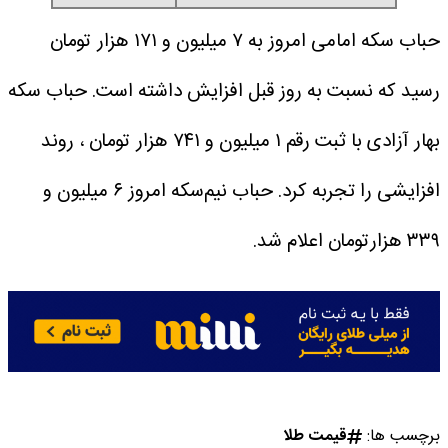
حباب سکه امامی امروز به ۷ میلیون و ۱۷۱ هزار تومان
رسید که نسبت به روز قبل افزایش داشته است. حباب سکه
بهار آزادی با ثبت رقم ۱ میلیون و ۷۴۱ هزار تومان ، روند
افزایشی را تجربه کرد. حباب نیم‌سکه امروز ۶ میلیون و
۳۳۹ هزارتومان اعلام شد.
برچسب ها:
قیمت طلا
◇ ◇ ◇
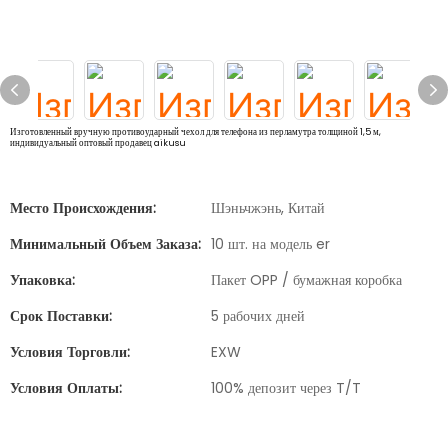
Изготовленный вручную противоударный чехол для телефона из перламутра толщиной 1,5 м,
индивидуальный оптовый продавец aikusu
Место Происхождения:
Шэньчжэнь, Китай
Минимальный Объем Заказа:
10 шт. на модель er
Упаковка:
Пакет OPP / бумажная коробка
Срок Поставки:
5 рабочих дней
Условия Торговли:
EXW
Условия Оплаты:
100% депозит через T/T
◇ ◇ ◇
Your goal: Set down exactly the lines of the data above, beginning with the line that has "Пакет OPP / бумажная коробка" and ending with the line that has "100% депозит через T/T", and no others.

Written solution:
Пакет OPP / бумажная коробка
Срок Поставки:
5 рабочих дней
Условия Торговли:
EXW
Условия Оплаты:
100% депозит через T/T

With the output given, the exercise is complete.